Нютка закашлялась, громко, захлебнувшись. Решила уже спросить еще что-то – вино словно подарило ей бесстрашие. Да Басурман резко встал, обтер дерюгой руку и подошел к Нютке так близко, что она увидела налившиеся кровью белки глаз.

* * *

Лыжи скрипели по свежему снегу, заплечный мешок бил по спине – после полудня Третьяк вылез из-под бока жены и отправился в дальнее зимовье. В России на Ефимия Осеннего[8] слякоть и бездорожье, а сюда, на Камень-горы, пришла зима.

Третьяк шел по звериной тропе, широкие лыжи ходко скользили, не проваливались. Снег налипал, подтаявши, и он иногда останавливался, соскабливал белое месиво кухтарем[9], потом оббивал его о ствол и продолжал путь.

Сквозь еловые ветви светило солнце, Третьяк взмок под теплым тулупом, выругался. Женка берегла его исхлестанную спину, дура, твердила, застудишь.

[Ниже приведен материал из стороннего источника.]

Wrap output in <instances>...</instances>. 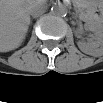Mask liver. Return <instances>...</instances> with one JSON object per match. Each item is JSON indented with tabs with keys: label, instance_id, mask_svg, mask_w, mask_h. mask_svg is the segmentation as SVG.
<instances>
[{
	"label": "liver",
	"instance_id": "obj_1",
	"mask_svg": "<svg viewBox=\"0 0 103 103\" xmlns=\"http://www.w3.org/2000/svg\"><path fill=\"white\" fill-rule=\"evenodd\" d=\"M29 2L5 0L1 2V52L18 48L23 42L30 24Z\"/></svg>",
	"mask_w": 103,
	"mask_h": 103
}]
</instances>
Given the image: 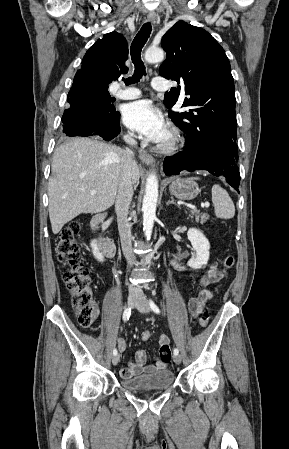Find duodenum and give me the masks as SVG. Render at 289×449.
Listing matches in <instances>:
<instances>
[{
	"label": "duodenum",
	"mask_w": 289,
	"mask_h": 449,
	"mask_svg": "<svg viewBox=\"0 0 289 449\" xmlns=\"http://www.w3.org/2000/svg\"><path fill=\"white\" fill-rule=\"evenodd\" d=\"M106 217L105 213H99L95 215L91 220L92 230L97 235V240L101 250L109 257L113 256L116 251V246L114 242L107 238L101 231V224Z\"/></svg>",
	"instance_id": "duodenum-1"
}]
</instances>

Все у него вышло чудно, как будто помогал кто. Тогда, в сонмище, увидел Илюху Петуха, затаился, ждал беды. Да только никто за ним не явился. Сосунок упустил удачу свою, а скоро верный человек сказал, что Илюха поехал вослед обозу.

Возле молодой осины увидел свежие заячьи следы, вдалеке мелькнул куцый хвост оленихи. Только нынче не до охоты. Здесь другая добыча… Как додумался до такой затеи – отдать Степкину дочку в сонмище, к срамным девкам, – сам не знал. И от ловкости своей, удачливости Третьяк чуть не закричал на весь лес: «Ай да молодец!», но все ж сдержался. Только стянул шапку, взлохматил волосы, употевшие от долгой ходьбы.

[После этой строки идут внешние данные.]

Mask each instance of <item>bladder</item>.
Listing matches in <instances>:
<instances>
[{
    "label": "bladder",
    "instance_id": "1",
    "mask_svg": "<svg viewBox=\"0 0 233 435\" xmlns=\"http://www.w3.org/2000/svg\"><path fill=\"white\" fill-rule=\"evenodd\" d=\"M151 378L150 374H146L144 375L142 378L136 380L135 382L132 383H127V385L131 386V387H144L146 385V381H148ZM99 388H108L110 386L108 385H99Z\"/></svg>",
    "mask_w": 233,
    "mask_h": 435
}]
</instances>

Лес густел, дорога пошла чуть вверх, на пологую сопку. Где-то рядом трещали сороки. «Не ходи один по вогульским местам», – говорил ему седой хозяин избы. А Третьяк верил, что его никто не тронет. Он все ж прижал руку к нательному кресту – Господь убережет раба своего, пошел на лыжах шибче.

От города до зимовья ходу полдня. Ежели местные бесы с пути не сведут. Третьяк прочистил горло, харкнул густой слюной на сугроб. Что-то звякнуло, он поднял голову и вздрогнул. Ленты, платки, яркие бусы трепыхались на ветру – значит, рядом вогульское капище.

– Господи, помоги, – прошептал Третьяк. Все ж не пошел прочь от поганого места, а, пригнув голову, сторожко крался к чистой поляне, путь к ней указывали подношения и оленьи рога на сучьях.

[7] Коты – кожаные башмаки.
[8] Ефимий Осенний – День памяти Евфимия Солунского, 15 октября.
[9] Кухтарь – палка для передвижения на лыжах.